▶ WHAT TO PRODUCE
What must be returned is the number of lines in the records holding the word "sikre", with no other text.

· · · ·

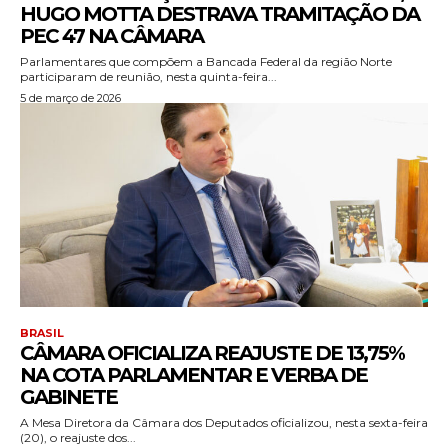
HUGO MOTTA DESTRAVA TRAMITAÇÃO DA
PEC 47 NA CÂMARA
Parlamentares que compõem a Bancada Federal da região Norte
participaram de reunião, nesta quinta-feira...
5 de março de 2026
BRASIL
CÂMARA OFICIALIZA REAJUSTE DE 13,75%
NA COTA PARLAMENTAR E VERBA DE
GABINETE
A Mesa Diretora da Câmara dos Deputados oficializou, nesta sexta-feira
(20), o reajuste dos...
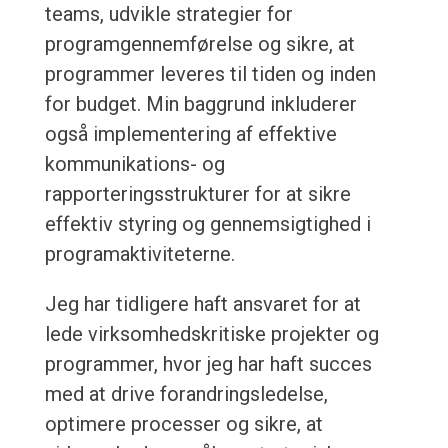
teams, udvikle strategier for
programgennemførelse og sikre, at
programmer leveres til tiden og inden
for budget. Min baggrund inkluderer
også implementering af effektive
kommunikations- og
rapporteringsstrukturer for at sikre
effektiv styring og gennemsigtighed i
programaktiviteterne.
Jeg har tidligere haft ansvaret for at
lede virksomhedskritiske projekter og
programmer, hvor jeg har haft succes
med at drive forandringsledelse,
optimere processer og sikre, at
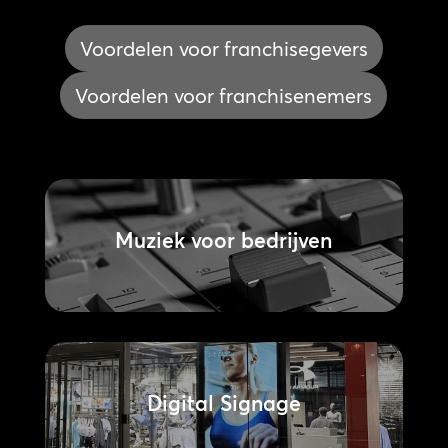
Voordelen voor franchisegevers
Voordelen voor franchisenemers
Muziek voor bedrijven
Digital Signage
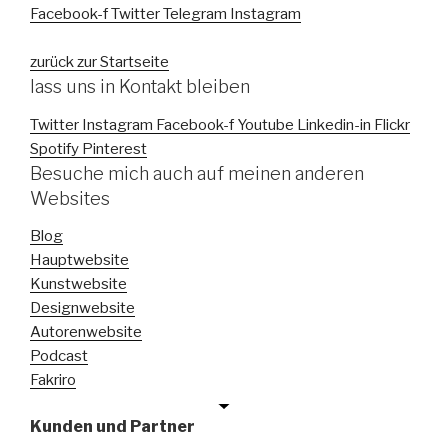
Facebook-f
Twitter
Telegram
Instagram
zurück zur Startseite
lass uns in Kontakt bleiben
Twitter
Instagram
Facebook-f
Youtube
Linkedin-in
Flickr
Spotify
Pinterest
Besuche mich auch auf meinen anderen
Websites
Blog
Hauptwebsite
Kunstwebsite
Designwebsite
Autorenwebsite
Podcast
Fakriro
Kunden und Partner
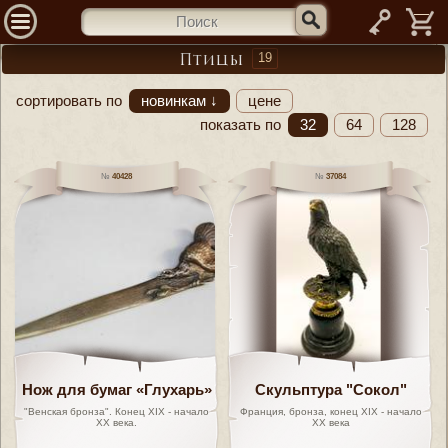
—
19
Птицы
сортировать по
новинкам ↓
цене
показать по
32
64
128
40428
37084
Нож для бумаг «Глухарь»
Скульптура "Сокол"
"Венская бронза". Конец XIX - начало
Франция, бронза, конец XIX - начало
ХХ века.
XX века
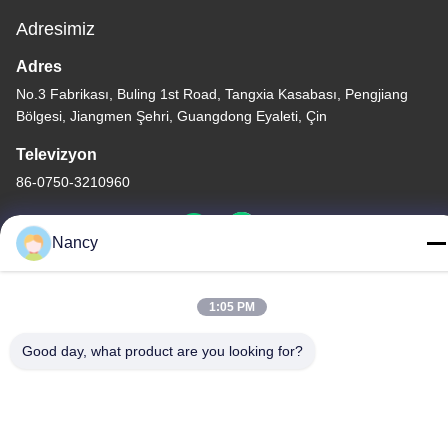
Adresimiz
Adres
No.3 Fabrikası, Buling 1st Road, Tangxia Kasabası, Pengjiang
Bölgesi, Jiangmen Şehri, Guangdong Eyaleti, Çin
Televizyon
86-0750-3210960
Nancy
Gizlilik Politikası
|
Site Haritası
1:05 PM
Çin İyi Kalite IR Halojen Lambalar Tedarikçi. Telif hakkı © -2026
Good day, what product are you looking for?
Guangdong Youhui Technology Co., Ltd. - Tüm haklar saklıdır.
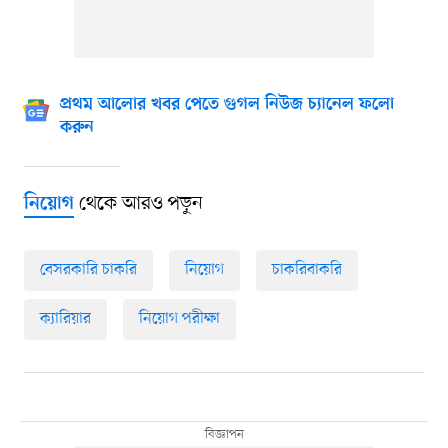
প্রথম আলোর খবর পেতে গুগল নিউজ চ্যানেল ফলো
করুন
থেকে আরও পড়ুন
নিয়োগ
বেসরকারি চাকরি
নিয়োগ
চাকরিবাকরি
ক্যারিয়ার
নিয়োগ পরীক্ষা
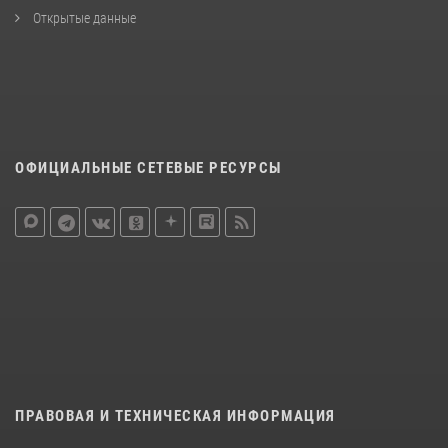
Открытые данные
ОФИЦИАЛЬНЫЕ СЕТЕВЫЕ РЕСУРСЫ
ПРАВОВАЯ И ТЕХНИЧЕСКАЯ ИНФОРМАЦИЯ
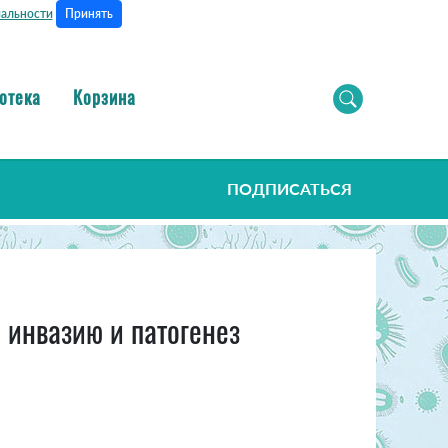
Принять
альности
отека
Корзина
ПОДПИСАТЬСЯ
 инвазию и патогенез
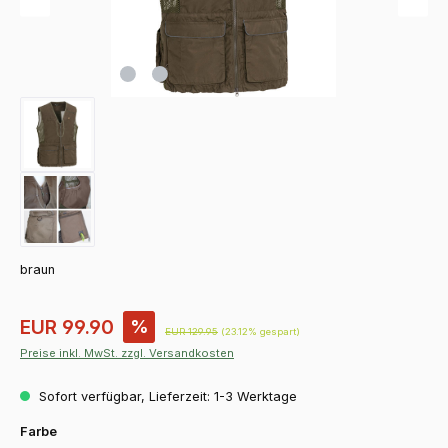
braun
Verkaufspreis:
EUR 99.90
%
Regulärer Preis:
EUR 129.95
(23.12% gespart)
Preise inkl. MwSt. zzgl. Versandkosten
Sofort verfügbar, Lieferzeit: 1-3 Werktage
auswählen
Farbe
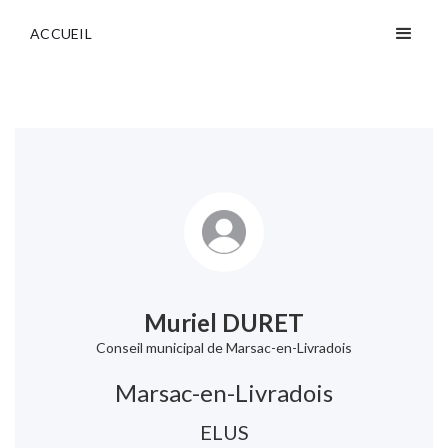
ACCUEIL
Muriel DURET
Conseil municipal de Marsac-en-Livradois
Marsac-en-Livradois
ELUS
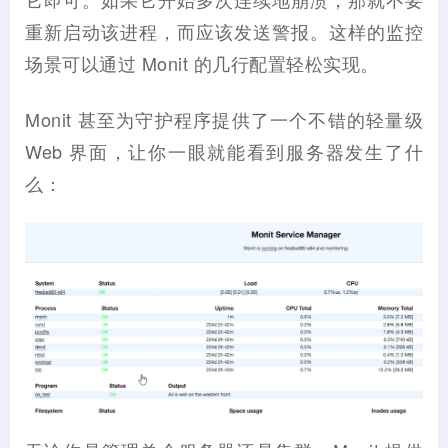
重新启动该进程，而应该发送警报。这样的监控
场景可以通过 Monit 的几行配置轻松实现。
Monit 甚至为守护程序提供了一个不错的轻量级
Web 界面，让你一眼就能看到服务器发生了什
么：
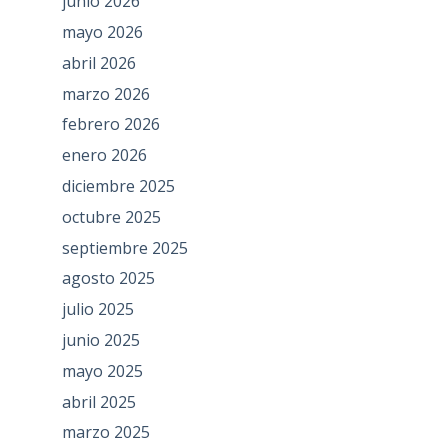
junio 2026
mayo 2026
abril 2026
marzo 2026
febrero 2026
enero 2026
diciembre 2025
octubre 2025
septiembre 2025
agosto 2025
julio 2025
junio 2025
mayo 2025
abril 2025
marzo 2025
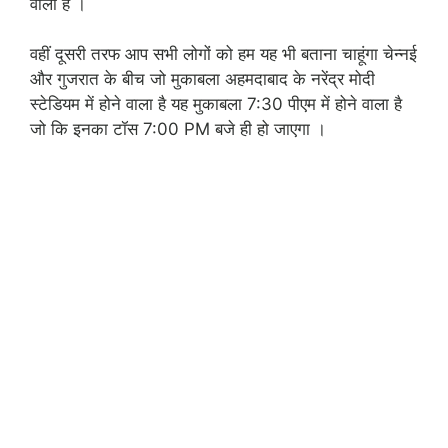
वाला है ।
वहीं दूसरी तरफ आप सभी लोगों को हम यह भी बताना चाहूंगा चेन्नई
और गुजरात के बीच जो मुकाबला अहमदाबाद के नरेंद्र मोदी
स्टेडियम में होने वाला है यह मुकाबला 7:30 पीएम में होने वाला है
जो कि इनका टॉस 7:00 PM बजे ही हो जाएगा ।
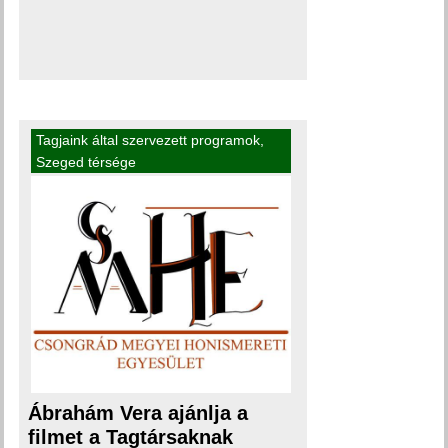
Tagjaink által szervezett programok
,
Szeged térsége
Ábrahám Vera ajánlja a
filmet a Tagtársaknak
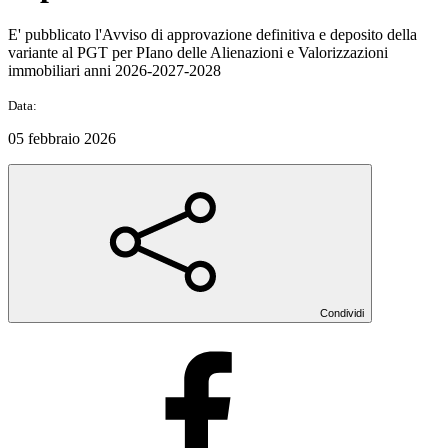
E' pubblicato l'Avviso di approvazione definitiva e deposito della
variante al PGT per PIano delle Alienazioni e Valorizzazioni
immobiliari anni 2026-2027-2028
Data:
05 febbraio 2026
Condividi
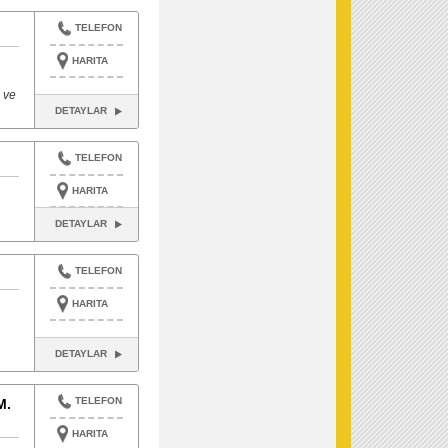
TELEFON
HARITA
 ve
DETAYLAR
TELEFON
HARITA
DETAYLAR
TELEFON
HARITA
DETAYLAR
TELEFON
M.
HARITA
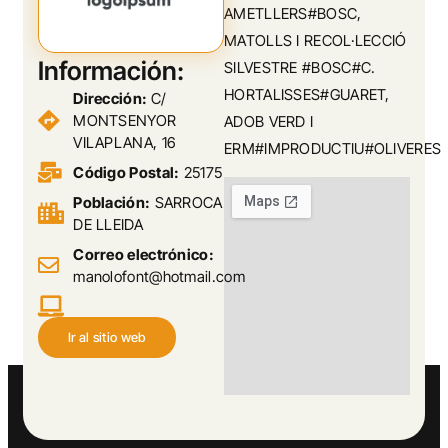
AMETLLERS#BOSC,
MATOLLS I RECOL·LECCIÓ
Información:
SILVESTRE #BOSC#C.
HORTALISSES#GUARET,
Dirección:
C/
MONTSENYOR
ADOB VERD I
VILAPLANA, 16
ERM#IMPRODUCTIU#OLIVERES
Código Postal:
25175
Población:
SARROCA
DE LLEIDA
Correo electrónico:
manolofont@hotmail.com
Ir al sitio web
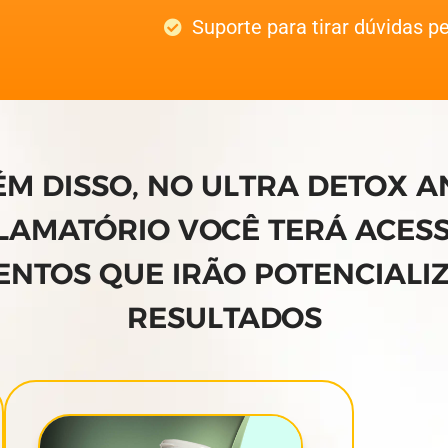
Suporte para tirar dúvidas 
ÉM DISSO, NO ULTRA DETOX AN
LAMATÓRIO VOCÊ TERÁ ACES
NTOS QUE IRÃO POTENCIALI
RESULTADOS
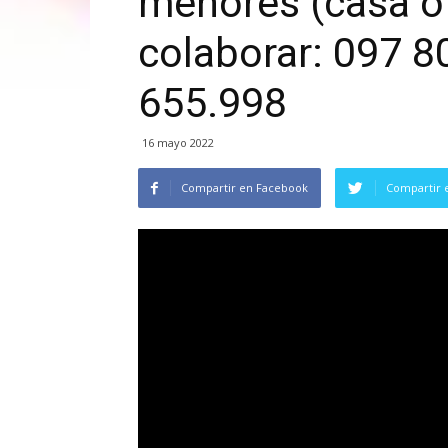
menores (casa o 
colaborar: 097 8
655.998
16 mayo 2022
Compartir en Facebook
Compartir 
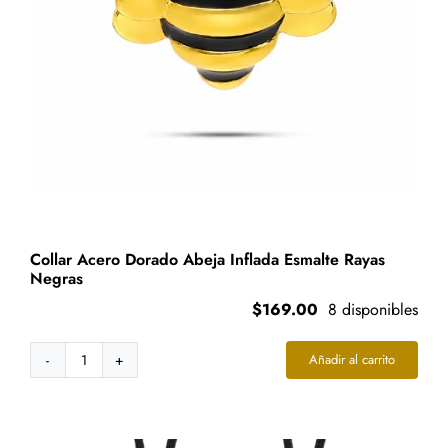
Collar Acero Dorado Abeja Inflada Esmalte Rayas
Negras
$
169.00
8 disponibles
Añadir al carrito
Collar
Acero
Dorado
Abeja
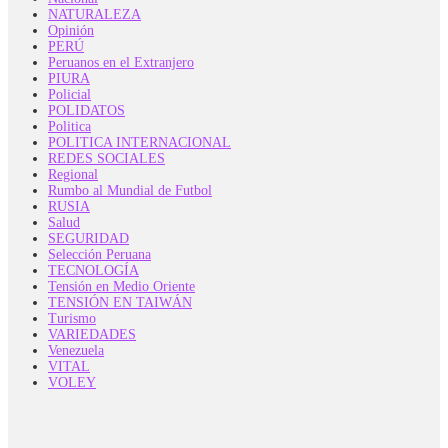
NATURALEZA
Opinión
PERÚ
Peruanos en el Extranjero
PIURA
Policial
POLIDATOS
Politica
POLITICA INTERNACIONAL
REDES SOCIALES
Regional
Rumbo al Mundial de Futbol
RUSIA
Salud
SEGURIDAD
Selección Peruana
TECNOLOGÍA
Tensión en Medio Oriente
TENSIÓN EN TAIWÁN
Turismo
VARIEDADES
Venezuela
VITAL
VOLEY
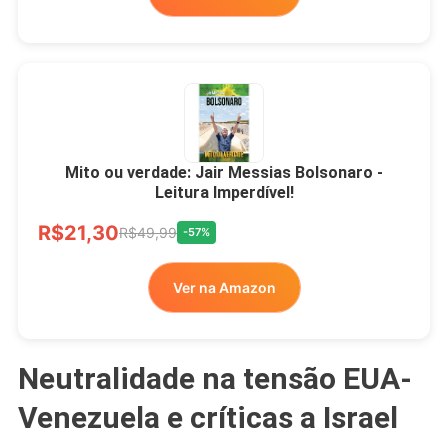
Mito ou verdade: Jair Messias Bolsonaro -
Leitura Imperdível!
R$21,30
R$49,99
-57%
Ver na Amazon
Neutralidade na tensão EUA-
Venezuela e críticas a Israel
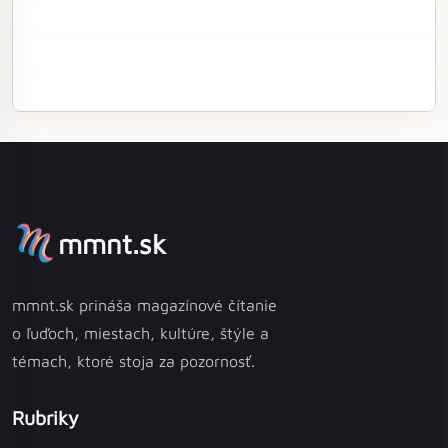
mmnt.sk
mmnt.sk prináša magazínové čítanie
o ľuďoch, miestach, kultúre, štýle a
témach, ktoré stoja za pozornosť.
Rubriky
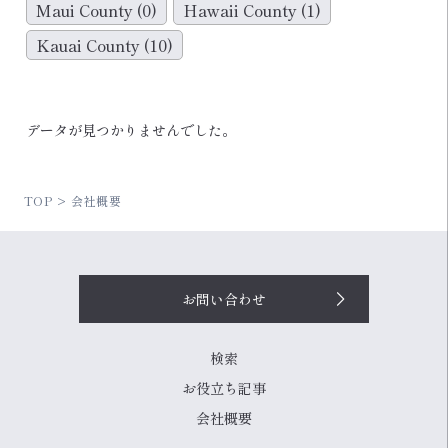
Maui County
(0)
Hawaii County
(1)
Kauai County
(10)
データが見つかりませんでした。
TOP
会社概要
お問い合わせ
検索
お役立ち記事
会社概要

· · · ·

▶ RESULT OF THE EXERCISE
3